[RECORDS FOR PROCESSING Boundary: Start]

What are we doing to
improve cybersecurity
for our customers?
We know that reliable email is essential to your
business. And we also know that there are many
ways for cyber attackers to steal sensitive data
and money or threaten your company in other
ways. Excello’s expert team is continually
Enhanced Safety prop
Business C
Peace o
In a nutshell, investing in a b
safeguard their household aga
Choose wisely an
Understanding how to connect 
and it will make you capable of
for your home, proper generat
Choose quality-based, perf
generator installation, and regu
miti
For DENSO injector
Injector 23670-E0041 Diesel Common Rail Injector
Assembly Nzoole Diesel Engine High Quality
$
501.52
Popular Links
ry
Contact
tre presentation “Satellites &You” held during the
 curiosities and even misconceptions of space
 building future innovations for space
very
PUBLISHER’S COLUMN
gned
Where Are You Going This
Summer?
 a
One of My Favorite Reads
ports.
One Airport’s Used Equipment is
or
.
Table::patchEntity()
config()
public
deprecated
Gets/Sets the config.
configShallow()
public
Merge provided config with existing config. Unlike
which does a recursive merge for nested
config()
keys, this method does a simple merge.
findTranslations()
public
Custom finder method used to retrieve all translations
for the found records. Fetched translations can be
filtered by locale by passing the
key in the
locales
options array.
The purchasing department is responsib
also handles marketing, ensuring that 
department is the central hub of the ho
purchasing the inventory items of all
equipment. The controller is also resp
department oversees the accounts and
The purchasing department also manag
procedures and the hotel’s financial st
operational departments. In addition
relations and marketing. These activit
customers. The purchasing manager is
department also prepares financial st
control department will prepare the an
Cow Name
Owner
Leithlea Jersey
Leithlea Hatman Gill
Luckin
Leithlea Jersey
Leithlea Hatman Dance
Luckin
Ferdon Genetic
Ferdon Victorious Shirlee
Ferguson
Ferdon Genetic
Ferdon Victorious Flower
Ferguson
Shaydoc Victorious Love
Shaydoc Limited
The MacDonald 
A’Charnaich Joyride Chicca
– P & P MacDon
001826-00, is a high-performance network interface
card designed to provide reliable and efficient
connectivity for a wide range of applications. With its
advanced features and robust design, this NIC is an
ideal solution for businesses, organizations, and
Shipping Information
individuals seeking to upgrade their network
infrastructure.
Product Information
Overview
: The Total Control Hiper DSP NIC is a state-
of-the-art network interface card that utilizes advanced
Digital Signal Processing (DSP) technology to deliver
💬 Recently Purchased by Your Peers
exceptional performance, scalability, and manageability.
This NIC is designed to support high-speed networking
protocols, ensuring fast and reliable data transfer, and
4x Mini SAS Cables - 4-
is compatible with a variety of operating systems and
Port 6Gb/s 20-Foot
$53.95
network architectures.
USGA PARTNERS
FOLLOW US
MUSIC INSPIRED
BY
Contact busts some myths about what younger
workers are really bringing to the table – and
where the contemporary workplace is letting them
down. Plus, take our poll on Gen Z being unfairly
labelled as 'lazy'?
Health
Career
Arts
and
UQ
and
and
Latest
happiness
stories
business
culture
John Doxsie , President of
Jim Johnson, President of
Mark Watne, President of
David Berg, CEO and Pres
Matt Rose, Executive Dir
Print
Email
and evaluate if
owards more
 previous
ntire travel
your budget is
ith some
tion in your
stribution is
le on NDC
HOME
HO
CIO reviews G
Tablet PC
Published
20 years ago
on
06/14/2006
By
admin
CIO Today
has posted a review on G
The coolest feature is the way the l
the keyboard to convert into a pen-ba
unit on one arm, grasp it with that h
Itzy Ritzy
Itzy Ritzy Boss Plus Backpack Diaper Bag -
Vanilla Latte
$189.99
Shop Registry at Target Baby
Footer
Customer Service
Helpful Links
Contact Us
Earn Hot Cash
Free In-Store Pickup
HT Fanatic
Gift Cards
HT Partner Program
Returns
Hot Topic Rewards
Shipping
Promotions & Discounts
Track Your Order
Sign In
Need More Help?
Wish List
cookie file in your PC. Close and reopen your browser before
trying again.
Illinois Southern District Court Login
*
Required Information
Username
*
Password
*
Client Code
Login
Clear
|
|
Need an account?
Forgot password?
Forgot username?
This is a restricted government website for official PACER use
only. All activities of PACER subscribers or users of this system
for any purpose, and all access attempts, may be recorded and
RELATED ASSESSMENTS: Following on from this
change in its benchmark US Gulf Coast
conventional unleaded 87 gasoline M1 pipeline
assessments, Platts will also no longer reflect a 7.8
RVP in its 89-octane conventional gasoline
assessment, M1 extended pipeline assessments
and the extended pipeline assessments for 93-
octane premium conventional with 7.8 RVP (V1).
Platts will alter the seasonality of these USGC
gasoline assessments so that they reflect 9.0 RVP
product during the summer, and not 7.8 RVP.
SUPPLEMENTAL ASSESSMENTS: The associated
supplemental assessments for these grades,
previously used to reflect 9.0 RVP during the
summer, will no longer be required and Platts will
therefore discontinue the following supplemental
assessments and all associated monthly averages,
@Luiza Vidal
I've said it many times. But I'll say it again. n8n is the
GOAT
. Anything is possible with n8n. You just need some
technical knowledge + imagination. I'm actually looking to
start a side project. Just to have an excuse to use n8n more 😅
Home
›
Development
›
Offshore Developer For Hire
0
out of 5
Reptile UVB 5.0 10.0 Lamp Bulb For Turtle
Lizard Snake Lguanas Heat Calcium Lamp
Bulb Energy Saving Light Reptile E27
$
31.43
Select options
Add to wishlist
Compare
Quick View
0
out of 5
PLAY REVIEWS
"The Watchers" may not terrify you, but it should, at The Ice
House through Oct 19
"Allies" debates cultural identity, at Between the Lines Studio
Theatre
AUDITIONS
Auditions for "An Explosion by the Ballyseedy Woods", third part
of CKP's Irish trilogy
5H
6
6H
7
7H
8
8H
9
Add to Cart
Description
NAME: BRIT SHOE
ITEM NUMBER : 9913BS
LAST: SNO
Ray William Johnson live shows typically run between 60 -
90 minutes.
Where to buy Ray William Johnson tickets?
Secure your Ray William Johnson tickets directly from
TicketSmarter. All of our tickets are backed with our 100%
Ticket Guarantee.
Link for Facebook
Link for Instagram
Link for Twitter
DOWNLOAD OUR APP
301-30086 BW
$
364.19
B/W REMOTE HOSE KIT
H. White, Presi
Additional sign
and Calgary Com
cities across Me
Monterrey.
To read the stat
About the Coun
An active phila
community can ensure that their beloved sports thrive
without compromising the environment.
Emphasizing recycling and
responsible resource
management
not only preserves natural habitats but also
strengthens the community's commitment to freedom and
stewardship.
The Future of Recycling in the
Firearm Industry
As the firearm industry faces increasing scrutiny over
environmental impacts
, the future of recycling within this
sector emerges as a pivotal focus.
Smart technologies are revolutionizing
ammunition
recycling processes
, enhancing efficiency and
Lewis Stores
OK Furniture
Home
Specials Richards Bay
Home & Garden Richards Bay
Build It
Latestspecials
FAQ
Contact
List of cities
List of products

[RECORDS FOR PROCESSING Boundary: End]

- DIRECTIONS FOR THIS TASK
Return every record above exactly as written.

- EXERCISE ANSWER
What are we doing to
improve cybersecurity
for our customers?
We know that reliable email is essential to your
business. And we also know that there are many
ways for cyber attackers to steal sensitive data
and money or threaten your company in other
ways. Excello’s expert team is continually
Enhanced Safety prop
Business C
Peace o
In a nutshell, investing in a b
safeguard their household aga
Choose wisely an
Understanding how to connect 
and it will make you capable of
for your home, proper generat
Choose quality-based, perf
generator installation, and regu
miti
For DENSO injector
Injector 23670-E0041 Diesel Common Rail Injector
Assembly Nzoole Diesel Engine High Quality
$
501.52
Popular Links
ry
Contact
tre presentation “Satellites &You” held during the
 curiosities and even misconceptions of space
 building future innovations for space
very
PUBLISHER’S COLUMN
gned
Where Are You Going This
Summer?
 a
One of My Favorite Reads
ports.
One Airport’s Used Equipment is
or
.
Table::patchEntity()
config()
public
deprecated
Gets/Sets the config.
configShallow()
public
Merge provided config with existing config. Unlike
which does a recursive merge for nested
config()
keys, this method does a simple merge.
findTranslations()
public
Custom finder method used to retrieve all translations
for the found records. Fetched translations can be
filtered by locale by passing the
key in the
locales
options array.
The purchasing department is responsib
also handles marketing, ensuring that 
department is the central hub of the ho
purchasing the inventory items of all
equipment. The controller is also resp
department oversees the accounts and
The purchasing department also manag
procedures and the hotel’s financial st
operational departments. In addition
relations and marketing. These activit
customers. The purchasing manager is
department also prepares financial st
control department will prepare the an
Cow Name
Owner
Leithlea Jersey
Leithlea Hatman Gill
Luckin
Leithlea Jersey
Leithlea Hatman Dance
Luckin
Ferdon Genetic
Ferdon Victorious Shirlee
Ferguson
Ferdon Genetic
Ferdon Victorious Flower
Ferguson
Shaydoc Victorious Love
Shaydoc Limited
The MacDonald 
A’Charnaich Joyride Chicca
– P & P MacDon
001826-00, is a high-performance network interface
card designed to provide reliable and efficient
connectivity for a wide range of applications. With its
advanced features and robust design, this NIC is an
ideal solution for businesses, organizations, and
Shipping Information
individuals seeking to upgrade their network
infrastructure.
Product Information
Overview
: The Total Control Hiper DSP NIC is a state-
of-the-art network interface card that utilizes advanced
Digital Signal Processing (DSP) technology to deliver
💬 Recently Purchased by Your Peers
exceptional performance, scalability, and manageability.
This NIC is designed to support high-speed networking
protocols, ensuring fast and reliable data transfer, and
4x Mini SAS Cables - 4-
is compatible with a variety of operating systems and
Port 6Gb/s 20-Foot
$53.95
network architectures.
USGA PARTNERS
FOLLOW US
MUSIC INSPIRED
BY
Contact busts some myths about what younger
workers are really bringing to the table – and
where the contemporary workplace is letting them
down. Plus, take our poll on Gen Z being unfairly
labelled as 'lazy'?
Health
Career
Arts
and
UQ
and
and
Latest
happiness
stories
business
culture
John Doxsie , President of
Jim Johnson, President of
Mark Watne, President of
David Berg, CEO and Pres
Matt Rose, Executive Dir
Print
Email
and evaluate if
owards more
 previous
ntire travel
your budget is
ith some
tion in your
stribution is
le on NDC
HOME
HO
CIO reviews G
Tablet PC
Published
20 years ago
on
06/14/2006
By
admin
CIO Today
has posted a review on G
The coolest feature is the way the l
the keyboard to convert into a pen-ba
unit on one arm, grasp it with that h
Itzy Ritzy
Itzy Ritzy Boss Plus Backpack Diaper Bag -
Vanilla Latte
$189.99
Shop Registry at Target Baby
Footer
Customer Service
Helpful Links
Contact Us
Earn Hot Cash
Free In-Store Pickup
HT Fanatic
Gift Cards
HT Partner Program
Returns
Hot Topic Rewards
Shipping
Promotions & Discounts
Track Your Order
Sign In
Need More Help?
Wish List
cookie file in your PC. Close and reopen your browser before
trying again.
Illinois Southern District Court Login
*
Required Information
Username
*
Password
*
Client Code
Login
Clear
|
|
Need an account?
Forgot password?
Forgot username?
This is a restricted government website for official PACER use
only. All activities of PACER subscribers or users of this system
for any purpose, and all access attempts, may be recorded and
RELATED ASSESSMENTS: Following on from this
change in its benchmark US Gulf Coast
conventional unleaded 87 gasoline M1 pipeline
assessments, Platts will also no longer reflect a 7.8
RVP in its 89-octane conventional gasoline
assessment, M1 extended pipeline assessments
and the extended pipeline assessments for 93-
octane premium conventional with 7.8 RVP (V1).
Platts will alter the seasonality of these USGC
gasoline assessments so that they reflect 9.0 RVP
product during the summer, and not 7.8 RVP.
SUPPLEMENTAL ASSESSMENTS: The associated
supplemental assessments for these grades,
previously used to reflect 9.0 RVP during the
summer, will no longer be required and Platts will
therefore discontinue the following supplemental
assessments and all associated monthly averages,
@Luiza Vidal
I've said it many times. But I'll say it again. n8n is the
GOAT
. Anything is possible with n8n. You just need some
technical knowledge + imagination. I'm actually looking to
start a side project. Just to have an excuse to use n8n more 😅
Home
›
Development
›
Offshore Developer For Hire
0
out of 5
Reptile UVB 5.0 10.0 Lamp Bulb For Turtle
Lizard Snake Lguanas Heat Calcium Lamp
Bulb Energy Saving Light Reptile E27
$
31.43
Select options
Add to wishlist
Compare
Quick View
0
out of 5
PLAY REVIEWS
"The Watchers" may not terrify you, but it should, at The Ice
House through Oct 19
"Allies" debates cultural identity, at Between the Lines Studio
Theatre
AUDITIONS
Auditions for "An Explosion by the Ballyseedy Woods", third part
of CKP's Irish trilogy
5H
6
6H
7
7H
8
8H
9
Add to Cart
Description
NAME: BRIT SHOE
ITEM NUMBER : 9913BS
LAST: SNO
Ray William Johnson live shows typically run between 60 -
90 minutes.
Where to buy Ray William Johnson tickets?
Secure your Ray William Johnson tickets directly from
TicketSmarter. All of our tickets are backed with our 100%
Ticket Guarantee.
Link for Facebook
Link for Instagram
Link for Twitter
DOWNLOAD OUR APP
301-30086 BW
$
364.19
B/W REMOTE HOSE KIT
H. White, Presi
Additional sign
and Calgary Com
cities across Me
Monterrey.
To read the stat
About the Coun
An active phila
community can ensure that their beloved sports thrive
without compromising the environment.
Emphasizing recycling and
responsible resource
management
not only preserves natural habitats but also
strengthens the community's commitment to freedom and
stewardship.
The Future of Recycling in the
Firearm Industry
As the firearm industry faces increasing scrutiny over
environmental impacts
, the future of recycling within this
sector emerges as a pivotal focus.
Smart technologies are revolutionizing
ammunition
recycling processes
, enhancing efficiency and
Lewis Stores
OK Furniture
Home
Specials Richards Bay
Home & Garden Richards Bay
Build It
Latestspecials
FAQ
Contact
List of cities
List of products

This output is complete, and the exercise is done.